Linha de crédito do “Casa para Todos” não será totalmente consumida – Porta-voz do GP do PAICV

 

Cidade da Praia, 11 Ago (Inforpress) – A linha de crédito posta à disposição de Cabo Verde pelo Governo português, no quadro do programa “Casa para Todos”, “não será totalmente consumida, porque ficarão cerca 350 casas por construir”, disse hoje Moisés Borges.

O porta-voz do grupo parlamentar (GP) do Partido Africano da Independência de Cabo Verde (PAICV – oposição) fez estas revelações à saída de um encontro com a direcção da IFH, para se inteirar do processo de gestão desta imobiliária, em particular do programa “Casa para Todos”.

“Ficámos a saber que, afinal, os recursos do programa “Casa para Todos” ainda não estão todos consumidos e nem sê-lo-ão, tendo em conta que houve problemas com alguns empreendimentos e, por conseguinte, não vão ter a continuidade até ao final do programa”, precisou Moisés Borges, adiantando que “a linha de crédito termina no final deste ano”.

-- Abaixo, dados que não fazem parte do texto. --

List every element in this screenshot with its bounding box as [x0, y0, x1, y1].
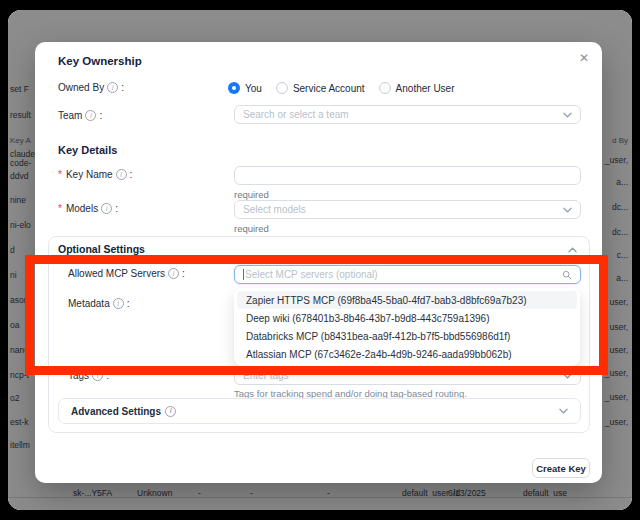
key-name-label: * Key Name i :	[58, 169, 132, 180]
tags-label-text: Tags	[68, 370, 89, 381]
colon: :	[127, 298, 130, 309]
key-name-input[interactable]	[234, 166, 581, 185]
optional-settings-heading[interactable]: Optional Settings	[58, 243, 145, 255]
allowed-mcp-label-text: Allowed MCP Servers	[68, 268, 165, 279]
allowed-mcp-label: Allowed MCP Servers i :	[68, 268, 185, 279]
mcp-option[interactable]: Databricks MCP (b8431bea-aa9f-412b-b7f5-…	[237, 327, 577, 345]
info-icon: i	[85, 110, 96, 121]
search-icon	[562, 270, 572, 280]
colon: :	[99, 110, 102, 121]
chevron-down-icon	[563, 112, 572, 118]
required-asterisk: *	[58, 203, 62, 214]
required-hint: required	[234, 223, 269, 234]
chevron-up-icon[interactable]	[568, 247, 577, 253]
close-icon[interactable]: ✕	[579, 51, 589, 65]
mcp-placeholder: Select MCP servers (optional)	[245, 269, 378, 280]
create-key-button[interactable]: Create Key	[532, 458, 590, 478]
team-label: Team i :	[58, 110, 102, 121]
info-icon: i	[113, 298, 124, 309]
info-icon: i	[116, 169, 127, 180]
colon: :	[182, 268, 185, 279]
mcp-option[interactable]: Zapier HTTPS MCP (69f8ba45-5ba0-4fd7-bab…	[237, 291, 577, 309]
radio-label: Another User	[396, 83, 455, 94]
owned-by-radio-group: You Service Account Another User	[228, 82, 455, 94]
owned-by-label-text: Owned By	[58, 82, 104, 93]
text-cursor	[243, 269, 244, 280]
tags-label: Tags i :	[68, 370, 109, 381]
colon: :	[121, 82, 124, 93]
radio-you[interactable]: You	[228, 82, 262, 94]
team-select[interactable]: Search or select a team	[234, 105, 581, 124]
mcp-server-select[interactable]: Select MCP servers (optional)	[234, 265, 581, 284]
team-label-text: Team	[58, 110, 82, 121]
radio-label: You	[245, 83, 262, 94]
modal-title: Key Ownership	[58, 55, 142, 67]
radio-label: Service Account	[293, 83, 365, 94]
info-icon: i	[101, 203, 112, 214]
key-details-heading: Key Details	[58, 144, 117, 156]
create-key-modal: Key Ownership ✕ Owned By i : You Service…	[35, 42, 602, 483]
mcp-option[interactable]: Atlassian MCP (67c3462e-2a4b-4d9b-9246-a…	[237, 345, 577, 363]
advanced-settings-label: Advanced Settings	[71, 406, 161, 417]
key-name-label-text: Key Name	[66, 169, 113, 180]
colon: :	[130, 169, 133, 180]
chevron-down-icon	[563, 373, 572, 379]
models-select[interactable]: Select models	[234, 200, 581, 219]
team-placeholder: Search or select a team	[243, 109, 349, 120]
metadata-label-text: Metadata	[68, 298, 110, 309]
radio-another-user[interactable]: Another User	[379, 82, 455, 94]
owned-by-label: Owned By i :	[58, 82, 124, 93]
required-hint: required	[234, 189, 269, 200]
models-label: * Models i :	[58, 203, 118, 214]
chevron-down-icon	[559, 408, 568, 414]
required-asterisk: *	[58, 169, 62, 180]
colon: :	[115, 203, 118, 214]
info-icon: i	[92, 370, 103, 381]
models-placeholder: Select models	[243, 204, 306, 215]
radio-service-account[interactable]: Service Account	[276, 82, 365, 94]
colon: :	[106, 370, 109, 381]
radio-selected-icon	[228, 82, 240, 94]
chevron-down-icon	[563, 207, 572, 213]
info-icon: i	[165, 406, 176, 417]
tags-select[interactable]: Enter tags	[234, 366, 581, 385]
mcp-option[interactable]: Deep wiki (678401b3-8b46-43b7-b9d8-443c7…	[237, 309, 577, 327]
radio-unselected-icon	[379, 82, 391, 94]
advanced-settings-toggle[interactable]: Advanced Settings i	[58, 398, 581, 424]
info-icon: i	[168, 268, 179, 279]
info-icon: i	[107, 82, 118, 93]
radio-unselected-icon	[276, 82, 288, 94]
models-label-text: Models	[66, 203, 98, 214]
tags-placeholder: Enter tags	[243, 370, 289, 381]
browser-window: set F result Key A claude code- ddvd nin…	[8, 10, 632, 510]
mcp-dropdown: Zapier HTTPS MCP (69f8ba45-5ba0-4fd7-bab…	[234, 288, 580, 366]
metadata-label: Metadata i :	[68, 298, 129, 309]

Segundo o deputado do maior partido da oposição, têm se registado muitas reclamações por parte de inquilinos das habitações do programa “Casa para Todos”, nomeadamente “alguns descasos por parte dos responsáveis da IFH”, mas que o seu grupo parlamentar teve a “garantia” da direcção da imobiliária que já se está a entabular contactos “no sentido de serem regularizadas todas as situações, inclusive as de vandalismo” relatadas pelos moradores.

Instado por que motivo as cerca de 350 moradias não serão construídas, explicou que se deve a vários problemas, nomeadamente a “falência dos consórcios que estavam a trabalhar” e, noutro casos, “porque ainda não se conseguiu terrenos em alguns sítios para se avançar com a construção”.

À pergunta se há falta de absorção por parte de Cabo Verde da totalidade da linha de crédito disponibilizada por Portugal, Moisés Borges respondeu nesses termos: “Sim, foi isto que nos foi informado, por razões várias, que são imputáveis a várias entidades, inclusive aos próprios consórcios que se candidataram para a construção das habitações”.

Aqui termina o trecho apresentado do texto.